I honestly didn’t know where to look. And, in searching for a place to rest my eyes, I saw a female face that was studying me with something different in her expression.
Warmth. Maybe compassion?
I hadn’t seen her before, but I appreciated her look and gave her an uneasy smile.
She smiled back at me and then turned her attention to Ms. Donlevy at the front of the room.
‘I can’t help thinking that it might have been better if he’d targeted the mites instead of the bees,’ the girl said pretty loudly.
Ms. Donlevy’s face did three things in quick succession: it stretched with shock, then crinkled with puzzlement, before relaxing into amusement.
‘Ah, Miss …
Del Rey
, I believe.’ Ms. Donlevy spoke with the kind of fake brightness that was so shallow you could hear the steel reinforcements running under the surface of her words. ‘Would you care to elaborate on that point for the benefit of the rest of us?’

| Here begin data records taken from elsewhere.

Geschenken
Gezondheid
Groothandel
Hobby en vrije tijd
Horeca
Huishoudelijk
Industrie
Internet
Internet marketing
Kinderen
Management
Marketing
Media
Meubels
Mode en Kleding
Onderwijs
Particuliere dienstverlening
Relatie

The girl nodded enthusiastically.
‘I was just thinking about the Law of Unintended Consequences,’ she said brightly. ‘David Vincent’s work was visionary, but he approached the problem from the point of view of an engineer. He manufactured an artificial bee that saved the world …’
‘I’m struggling to see a problem here.’ Ms. Donlevy’s voice became that little bit sharper.
‘Well, have you seen any real bees lately?’ the girl said. ‘Of course you haven’t. The fake bees were so good at their job that they muscled out the biological ones. We didn’t save them, we simply engineered their replacements.’